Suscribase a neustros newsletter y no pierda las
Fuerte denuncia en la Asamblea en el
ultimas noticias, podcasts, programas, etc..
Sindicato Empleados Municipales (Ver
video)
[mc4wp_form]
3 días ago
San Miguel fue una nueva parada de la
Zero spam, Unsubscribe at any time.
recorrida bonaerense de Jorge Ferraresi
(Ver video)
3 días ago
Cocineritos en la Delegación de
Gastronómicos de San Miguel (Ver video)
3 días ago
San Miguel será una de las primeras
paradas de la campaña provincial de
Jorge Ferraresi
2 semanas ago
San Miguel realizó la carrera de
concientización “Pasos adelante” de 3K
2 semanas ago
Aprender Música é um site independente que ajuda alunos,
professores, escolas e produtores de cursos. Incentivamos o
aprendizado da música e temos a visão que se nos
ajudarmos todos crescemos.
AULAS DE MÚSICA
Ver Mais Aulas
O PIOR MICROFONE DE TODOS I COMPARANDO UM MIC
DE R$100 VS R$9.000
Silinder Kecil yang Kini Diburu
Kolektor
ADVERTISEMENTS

————

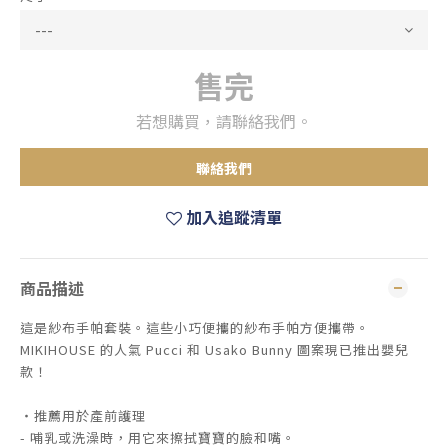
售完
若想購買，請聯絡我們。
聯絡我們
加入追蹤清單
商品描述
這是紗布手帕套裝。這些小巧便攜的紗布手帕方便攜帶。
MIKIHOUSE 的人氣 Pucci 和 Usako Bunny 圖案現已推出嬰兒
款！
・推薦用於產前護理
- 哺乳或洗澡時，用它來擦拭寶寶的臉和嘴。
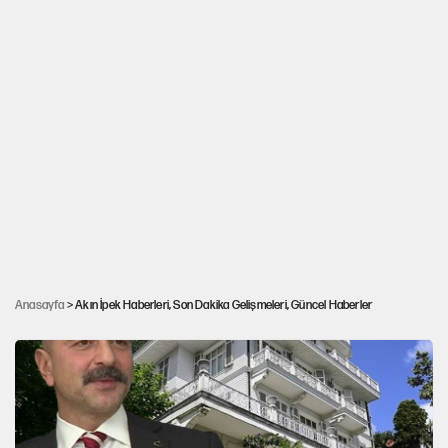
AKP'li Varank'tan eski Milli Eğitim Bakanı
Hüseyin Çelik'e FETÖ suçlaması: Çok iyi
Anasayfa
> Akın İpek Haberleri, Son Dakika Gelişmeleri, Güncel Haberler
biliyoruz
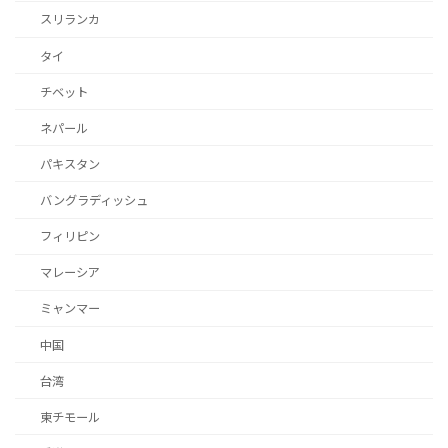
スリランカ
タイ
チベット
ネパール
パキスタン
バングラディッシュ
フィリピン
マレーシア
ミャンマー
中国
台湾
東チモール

————

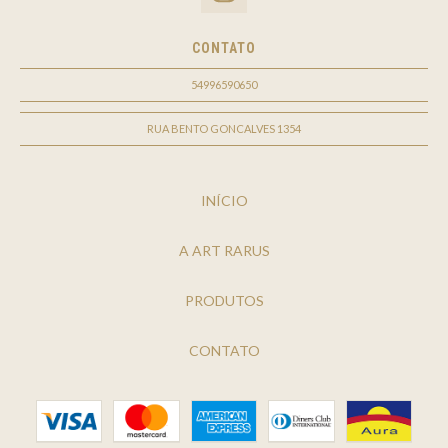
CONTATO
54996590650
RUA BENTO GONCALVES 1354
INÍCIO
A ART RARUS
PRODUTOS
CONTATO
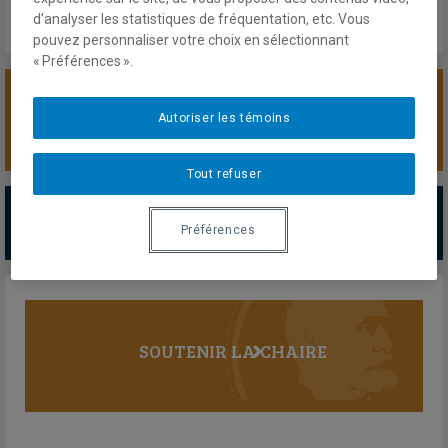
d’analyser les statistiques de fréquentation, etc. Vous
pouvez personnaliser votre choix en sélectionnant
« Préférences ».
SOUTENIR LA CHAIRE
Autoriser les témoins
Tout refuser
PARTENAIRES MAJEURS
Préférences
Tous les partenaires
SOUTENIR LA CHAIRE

————

YOUR INSTRUCTIONS -> Each line of the material that holds the string "Jorge" counts once; give the total alone.

RESULT OF THIS TASK -> 2